一方で、普通に空気を吐いたとき(安静時呼気位)から、更に出来るだけ空気を吐いたとき(最大呼気位)までの呼気量を『予備呼気量』と呼ぶ(これも約500~2000ml程度)。
肺活量(肺気量)とは、前述した『1回呼吸気量(1回換気量)』『予備吸気量』『予備呼気量』の三つを合わせた量で表される。
※『残気量』とは「最大呼気位において肺に残存する肺気量」を指す。
※上記のイラストの様に、
『全肺気量(total lung capacity)=肺活量(肺気量:capacity)+残気量(residual volume)』ということになる。
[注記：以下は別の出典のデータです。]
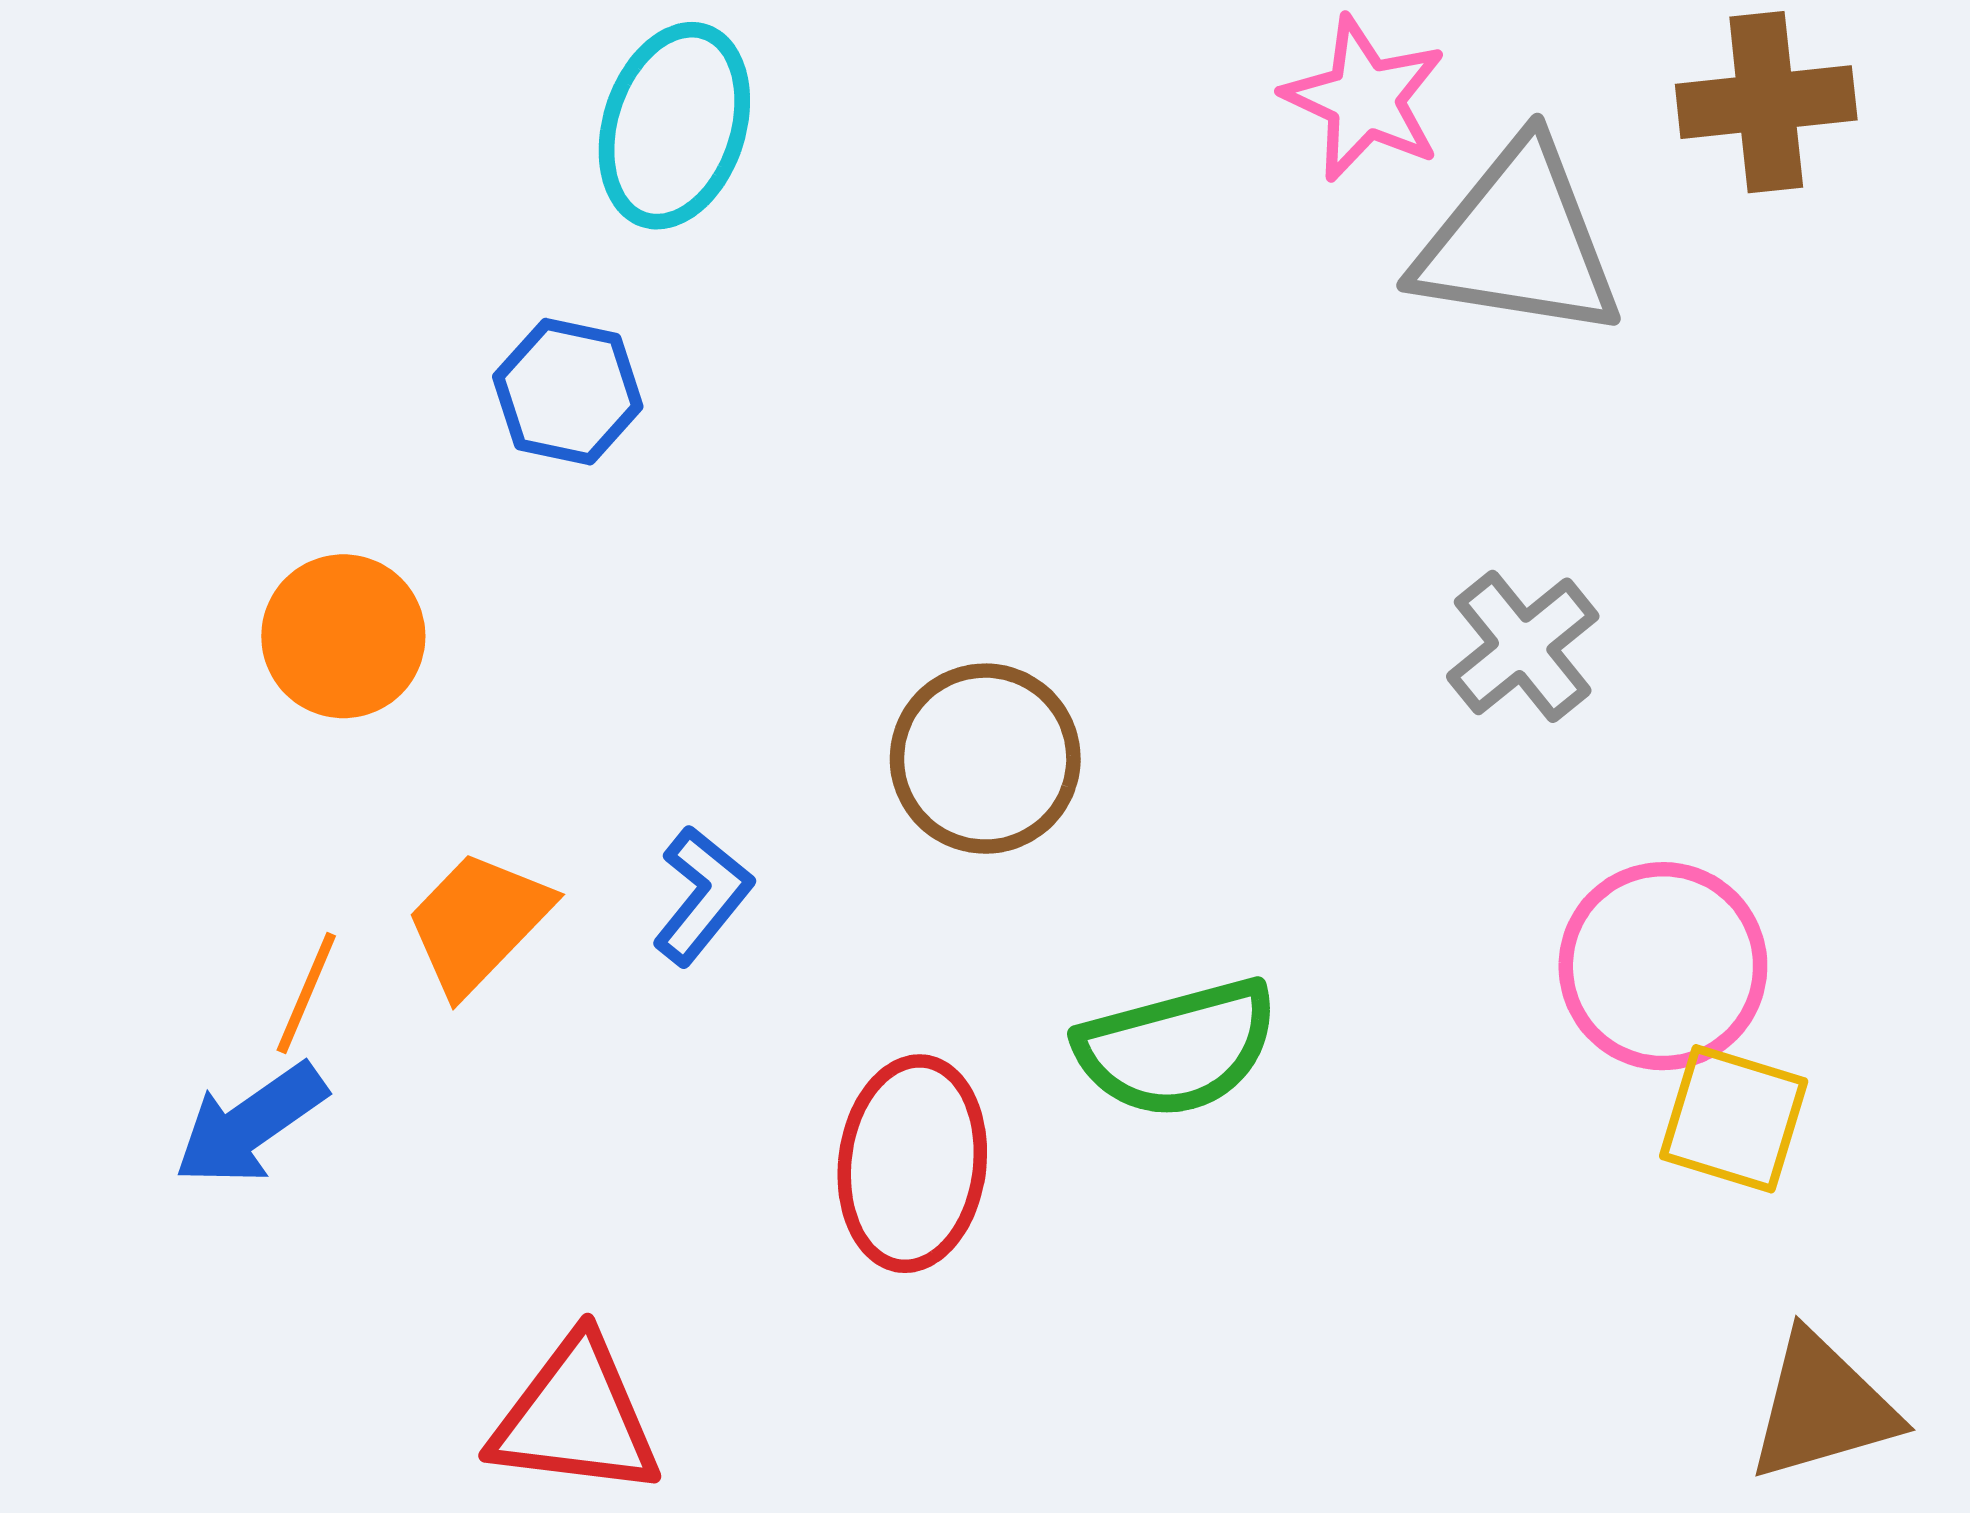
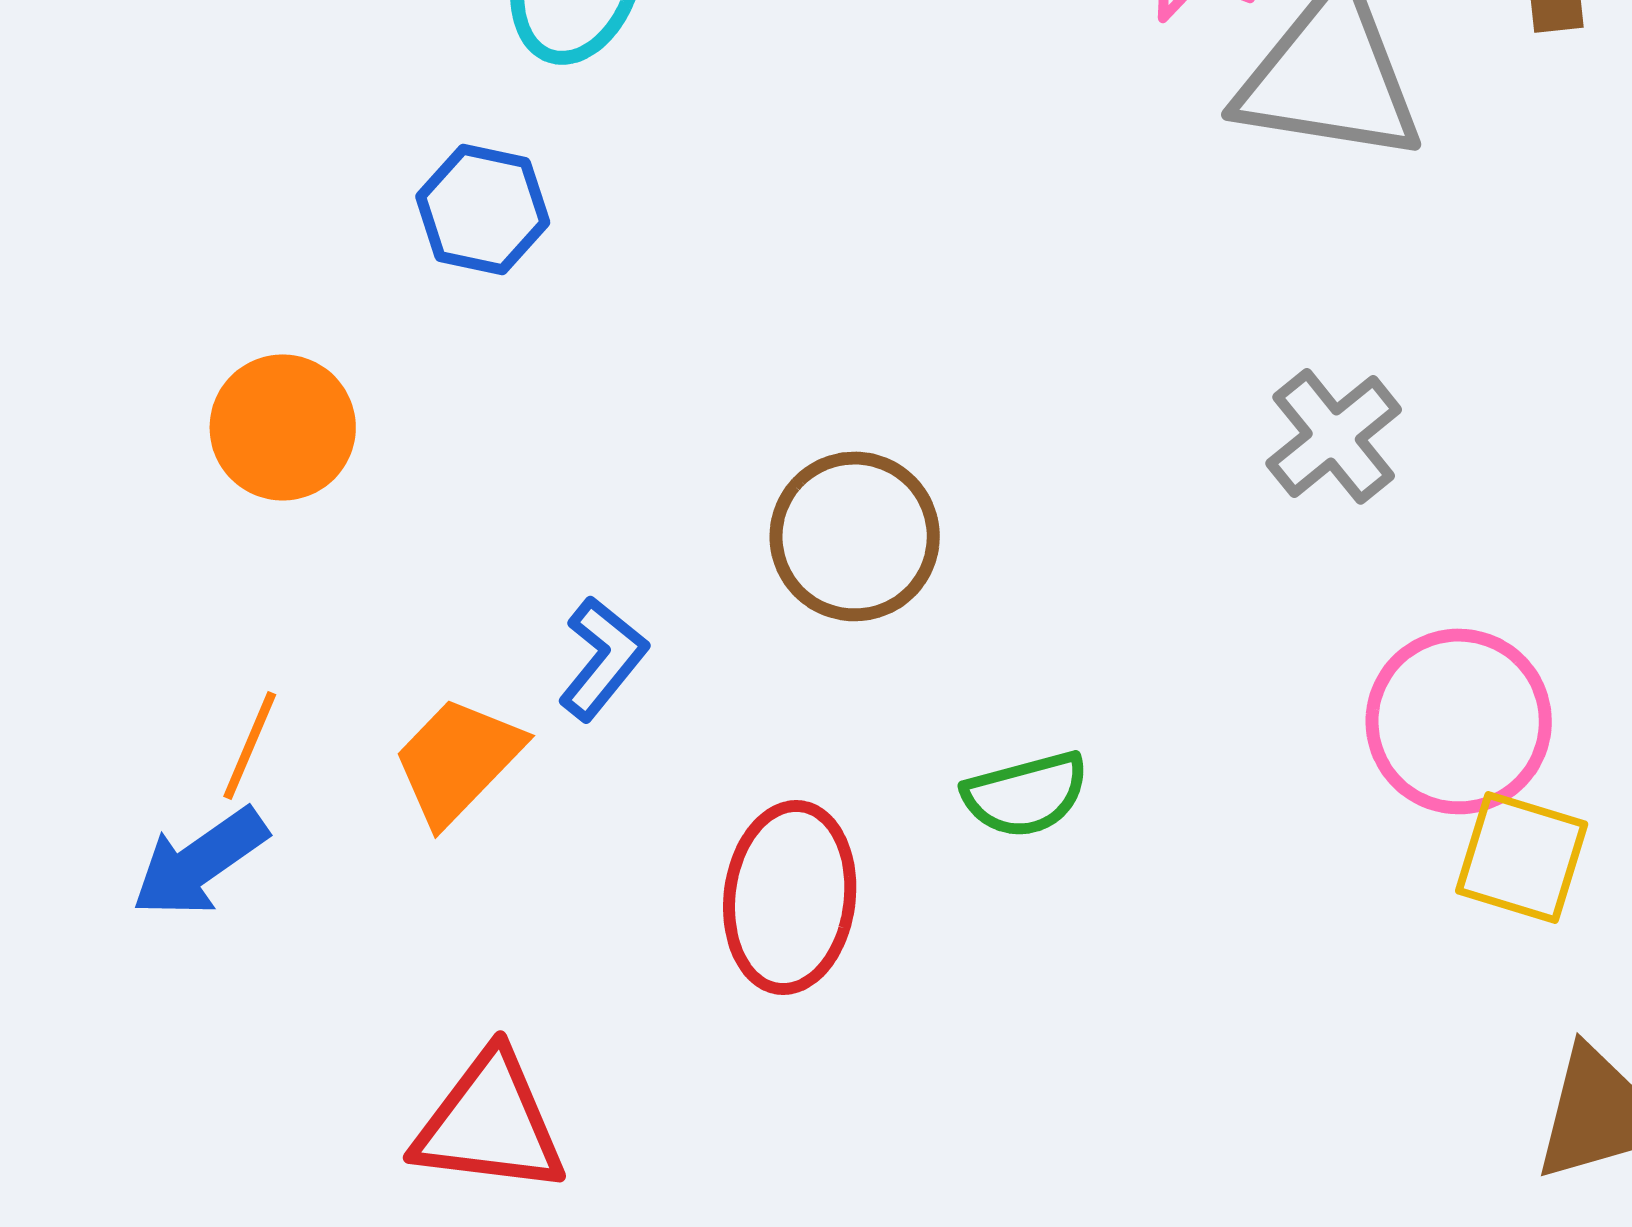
orange trapezoid: (478, 922) -> (458, 760), moved
green semicircle: (1177, 1048) -> (1026, 794), size x0.7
※年齢や性別、身長、体格、姿勢などによって肺活量は異なる。
臨床との接点
予備吸気量
予備吸気量は①呼吸筋力②コンプライアンスによって決まる。
※呼吸筋力低下では予備吸気量が減少する。
予備呼気量
予備呼気量は①呼吸筋力②コンプライアンス③気道抵抗④呼吸器の形態によって決まる。
※予備呼気量は横隔膜の移動(収縮)よって左右される。
※臥位で減少し、肥満でも減少する。
残気量
残気量は①呼吸筋力②コンプライアンス③気道抵抗によって決まる。
残気量の増加は閉塞性肺疾患、呼吸筋力低下にみられる。
残気率(残気量/全肺気量(%))は全肺気量に対する残量の比であり、閉塞性肺疾患で増加し,加齢によっても増加する。
機能的残気量
機能的残気量は①コンプライァンス②気道抵抗によって決まる。
機能的残気量の増加は閉塞性肺疾患でみられ、低下は拘束性肺疾患、または加齢によるも
のである。
肺活量
肺活量は①呼吸筋力②コンプライアンス③気道抵抗④姿勢(立位>坐位>臥位)に左右
され、年齢・性別・身長に相関する。
ちなみに、健常人では、『肺活量(VC)』と『努力性肺活量(FVC:最大の努力で、早く呼出したときの空気量のこと)』は=(イコール)であるが、閉塞性換気障害があるとVC>FVCとなる。
この記事では「コンプライアンス」という用語を連呼してきたが、コンプライアンスの意味は以下の通り。
肺コンプライアンスとは肺の伸張率(compliance)のこと。
肺組織は伸縮性があり、吸気の際に呼吸筋によりバネのように引き伸ばされるが、呼気時には元の形に戻る。このような肺の「伸びやすさ」を表す指標として用いられる。